Hening, por mais relutante que estivesse, sentou-se novamente e continuou bebendo chá.
— Não sabe o que o eunuco quer? — Zhao Yan perguntou, dando um olhar para Xiao Rou.
Ela compreendeu e rapidamente trouxe algumas barras de prata numa bandeja.
— O senhor deve estar cansado da viagem, aceite esse dinheiro como uma pequena gratificação pelo chá — Zhao Yan sorriu.
— Sua Alteza é muito gentil — disse o eunuco, enquanto discretamente guardava as barras no bolso, sorrindo: — O Imperador ordenou que Sua Alteza entre rapidamente no palácio.
— Será que o pai ordenou minha entrada no palácio por algum motivo? — Zhao Yan franziu a testa, achando estranho aquele horário.
Será que alguém estava falando mal dele pelas costas?
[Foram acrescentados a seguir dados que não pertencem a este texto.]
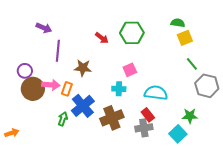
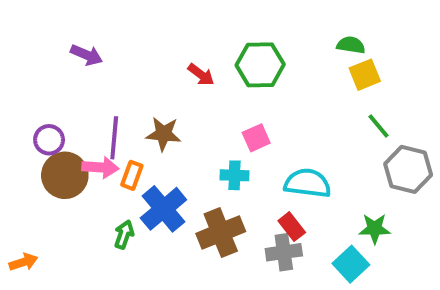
purple line: (58, 51) -> (114, 138), moved

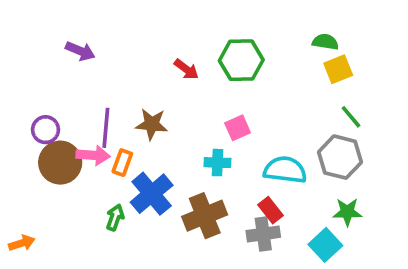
gray hexagon: (408, 169) -> (340, 157), moved

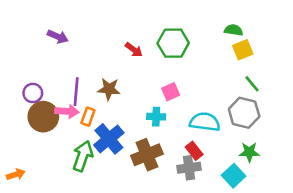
green arrow: (115, 217) -> (83, 156), size x1.6

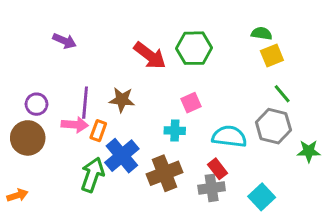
red arrow: (134, 50) -> (150, 56), size x1.6
brown circle: (43, 117) -> (28, 138), moved
green star: (249, 152) -> (309, 151), moved

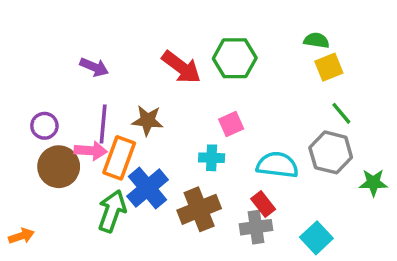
purple arrow: (64, 41) -> (94, 67), moved
orange rectangle: (98, 131) -> (119, 158), size x1.6
brown circle: (28, 138) -> (59, 167), moved

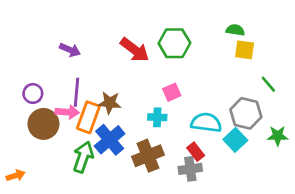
yellow square: (329, 67) -> (245, 50), turned 30
green line: (341, 113) -> (268, 84), moved
brown star: (148, 120) -> (110, 103), moved
cyan square: (316, 238) -> (235, 140), moved

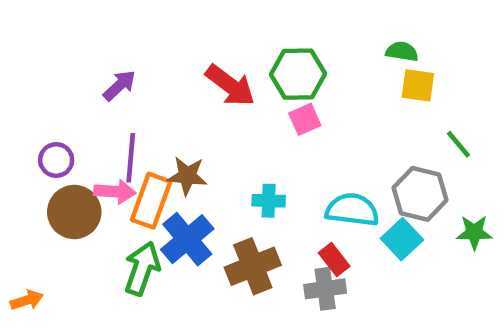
purple arrow: (70, 50) -> (119, 85), turned -66
pink square: (172, 92) -> (305, 119), moved

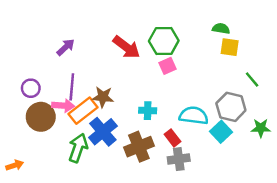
orange rectangle: (151, 201) -> (83, 111), turned 32
red rectangle: (334, 259) -> (172, 138), moved

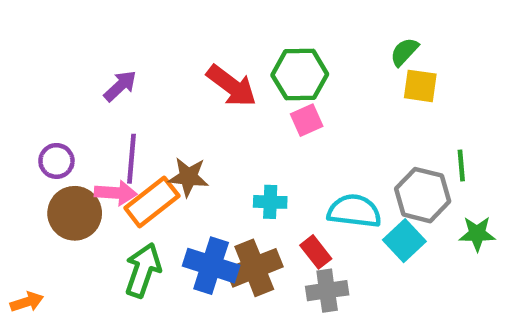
green semicircle: (221, 29) -> (404, 52), turned -56
green line: (252, 80) -> (461, 166), moved, turned 35
blue cross: (103, 132) -> (211, 266), moved, turned -32

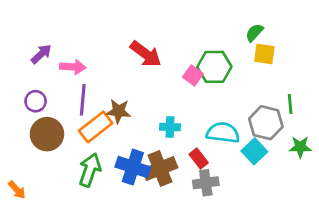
green hexagon: (300, 75) -> (214, 67), moved
purple arrow: (120, 86) -> (41, 54), moved
pink square: (307, 120) -> (193, 75), turned -30
pink arrow: (116, 193) -> (73, 67), moved
orange arrow: (27, 302) -> (17, 190), turned 66

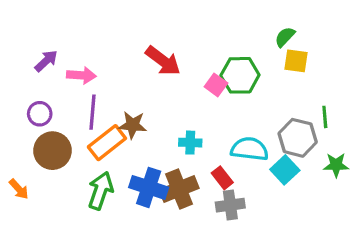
orange arrow: (17, 190) -> (19, 189), moved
— Eu não sei, mas sei que o Imperador não chamou só você, ele também convocou todos os oficiais civis e militares — o eunuco revelou após receber o dinheiro.
Ao ouvir que convocaram todos os oficiais civis e militares, Zhao Yan pensou imediatamente que havia algum problema entre os reinos Jing e Liang.
Ele olhou para Hening, que estava confusa, e seus olhares se cruzaram.
Ficou claro que ela também não sabia o que estava acontecendo.
Parece que era algo importante, então só restava ir ao palácio para descobrir o que ocorria.
Afinal, crise é perigo, mas perigo também traz oportunidade!
— Entendi, vou me apressar para lá.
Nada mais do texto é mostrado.